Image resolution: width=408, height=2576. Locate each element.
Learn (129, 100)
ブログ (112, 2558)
==
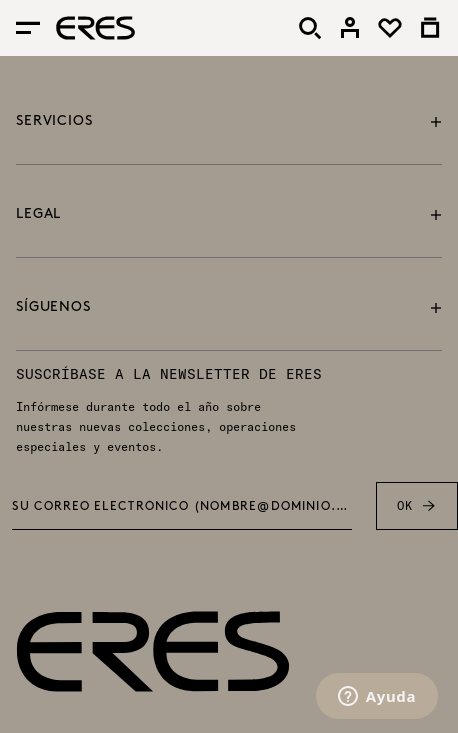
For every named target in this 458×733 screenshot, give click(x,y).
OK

What you should do
After locating the line holding "Image resolution: width=408, height=2576." above, output exactly that line and every line after it through the line holding "ブログ (112, 2558)". Include nothing else.

Expected answer
Image resolution: width=408, height=2576. Locate each element.
Learn (129, 100)
ブログ (112, 2558)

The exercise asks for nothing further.